Material to process ▸
BEGIN
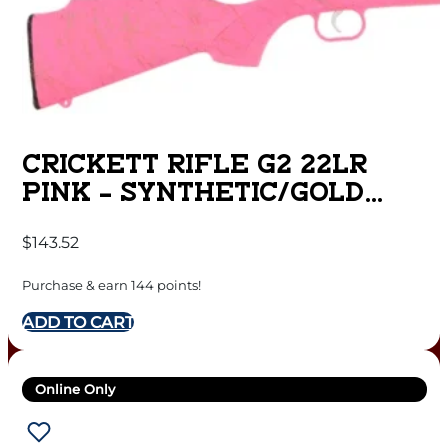
CRICKETT RIFLE G2 22LR
PINK – SYNTHETIC/GOLD
WEB STAINLESS
$
143.52
Purchase & earn 144 points!
ADD TO CART
Online Only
END
Work request ▸
Would you give the data above again word for word, skipping any images?

Task output ▸
CRICKETT RIFLE G2 22LR
PINK – SYNTHETIC/GOLD
WEB STAINLESS
$
143.52
Purchase & earn 144 points!
ADD TO CART
Online Only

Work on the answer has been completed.